Ellie interjected that she’d had an ultrasound a couple of weeks ago and had been told the baby was a boy, but when Hudson didn’t chime in to show surprise or happiness or anything, a curious expression came over Ed’s face, making it clear that it was Hudson’s response Ed had hoped to solicit.
An awkward silence ensued as the ultrasound technician looked up at him expectantly.
“Hudson? Are you okay?” Ellie asked, once again attempting to fill the gap.
He couldn’t answer. It was the craziest thing he’d ever experienced, but he felt as if he was going to burst into tears.
To avoid the embarrassment, he walked out.
13
After the ultrasound technician left, Ellie glanced over at her rolling tray, which had been shoved into the corner. Hudson’s food was still there; he hadn’t eaten much. By now it would be cold. Where had he gone? Even more pertinent—was he coming back? Perhaps the ultrasound had been too much for him. It was possible he’d decided he didn’t want any part of having a baby, after all.

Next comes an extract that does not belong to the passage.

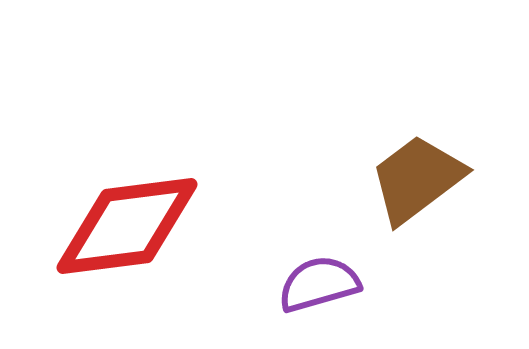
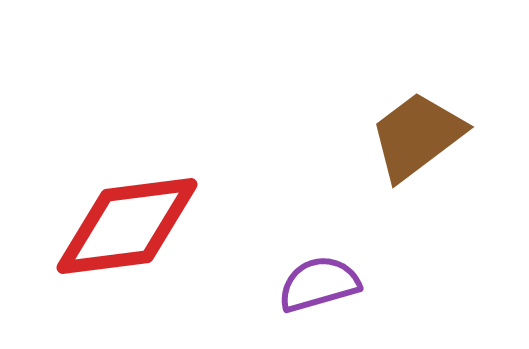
brown trapezoid: moved 43 px up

She didn’t have time to wonder about that for long because several of her friends from the BDC came bustling into the room on the heels of the departing technician. Her boss, Dr. Carolyn Towers, walked in first, followed by Ned Pond, an associate who worked in immunology with her, Linda Staley, the receptionist at the BDC, and Dick and Diane DeVry from the foundation.
“I can’t believe you’re in the hospital! Are you okay?” Carolyn asked with a sympathetic frown. She was wearing her customary black pencil skirt and blouse. Although she had to be approaching sixty, she wore high heels almost every day and looked ten years younger.
“I am now,” Ellie said. “Yesterday, however, wasn’t so good.”
Diane, who had her thick, sandy-colored hair piled up in a messy bun, pulled the rolling tray closer to the bed and put a vase of tiger lilies next to Hudson’s sack of abandoned burgers and fries. “I hope the baby’s okay. Have you heard anything?”
“I just had an ultrasound. He’s fine.”
“He?” they echoed as a group.
She’d been so rattled by the odd way Hudson had reacted to seeing the baby that she hadn’t been thinking when she spoke. “Whoops! I guess I let that out a little early. I was planning to do a gender-reveal party when I had the chance but...that won’t be necessary now.”
“A boy.” Linda, who was shorter and heavier than Ellie, as well as twenty years older, smiled dreamily. “You’re going to love being a mother.”
Ellie had no way of knowing if that would be true, but there was no going back, so she hoped Linda was right.
“What made you sick?” Diane tucked a loose strand of hair behind her ear.
“The flu,” Ellie told them. “Knocked me flat. I got dehydrated, needed fluids. I rarely get sick, but this virus really kicked my butt.”